Karmienie, czy to karmienie piersią, czy mieszanką, później rozszerzanie diety, tworzy podwaliny relacji między matką a dzieckiem. To odpowiedź na potrzeby dziecka. Mówiąc o uzależnieniu behawioralnym od jedzenia możemy mówić o nienakarmionych uczuciach. Jedzenie emocjonalne staje się sposobem na poradzenie sobie z trudnymi sytuacjamidr Katarzyna Dyląg, pediatra
Po tym poznasz, że Twoje dziecko traci kontrolę nad jedzeniem
Uzależnienie od jedzenia może rozwijać się podobnie jak inne nałogi. Podstawowym kryterium jest fakt utraty kontroli i desperackiego poszukiwania czynnika, który jest tym wyzwalającym poczucie przyjemności. W przypadku małych dzieci, problem może objawiać się napadami złości wywołanymi np. brakiem dostępu do słodyczy. U nastolatków może pojawić się element poczucia winy związanego z nadmiernym spożywaniem substancji, np. energetyków, w szczególności u dzieci z nadwagą i otyłością. Warto jednak zaznaczyć, że problem uzależnienia od jedzenia dotyka również osoby z prawidłową wagą ciała. Innym kryterium uzależnienia jest wystąpienie zespołu odstawiennego. To bardzo trudna kwestia w przypadku jedzenia, które musimy spożywać.
Wśród sposobów przeciwdziałania problemowi wymieniamy przede wszystkim wartościową relację z rodzicem oraz modelowanie zdrowych nawyków.
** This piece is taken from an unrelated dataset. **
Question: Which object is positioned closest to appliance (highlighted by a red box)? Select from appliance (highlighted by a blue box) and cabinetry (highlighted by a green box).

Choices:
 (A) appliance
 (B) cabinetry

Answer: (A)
Badania pokazują, że pomimo, że dzieci już w przedszkolu uczą się co jest zdrowe, a co nie, to i tak największy wpływ na ich nawyki żywieniowe mają rodzice, to co znajduje się na domowym stole, co wspólnie jemyEwelina Piszczek, dietetyk
Jeżeli modyfikacja stylu życia przekracza możliwości rodzica, można zwrócić się o pomoc do grupy profesjonalistów - psychologa, dietetyka, psychodietetyka.
Mówimy o psychoterapii systemowej, która obejmuje całe najbliższe otoczenie dziecka. Są to zarówno rodzice, jak i np. dziadkowie, którzy mają wyraźny wpływ na funkcjonowanie dziecka. Wszyscy są wtedy objęci postępowaniem terapeutycznym - tłumaczy dr Dyląg.
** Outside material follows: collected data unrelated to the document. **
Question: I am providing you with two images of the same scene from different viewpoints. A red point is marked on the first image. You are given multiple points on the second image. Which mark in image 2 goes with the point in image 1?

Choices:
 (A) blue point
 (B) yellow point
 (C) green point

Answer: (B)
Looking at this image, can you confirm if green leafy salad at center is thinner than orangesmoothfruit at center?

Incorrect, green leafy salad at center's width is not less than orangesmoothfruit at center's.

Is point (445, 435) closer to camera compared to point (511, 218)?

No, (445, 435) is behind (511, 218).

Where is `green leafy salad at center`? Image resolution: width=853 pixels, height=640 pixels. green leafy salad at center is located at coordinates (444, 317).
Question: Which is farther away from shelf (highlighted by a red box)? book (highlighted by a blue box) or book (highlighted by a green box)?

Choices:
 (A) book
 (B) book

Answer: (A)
Nie zawsze trzeba od razu iść do specjalisty z dzieckiem. Można pójść na początku samemu i porozmawiać, zapytać co mogę zrobić, czy w takiej sytuacji moje dziecko wymaga już terapii - uzupełnia Ewelina Pilszczek i dodaje, że rodzic często widzi problem zupełnie inaczej niż dziecko. W takiej sytuacji do wykonania jest praca zarówno z rodzicem jak i z dzieckiem. Może się okazać, ze po dwóch, trzech spotkaniach będzie widoczna poprawa. Trzeba również sprawdzić, czy problem nie jest maską np. depresji lub innych trudności zdrowotnych.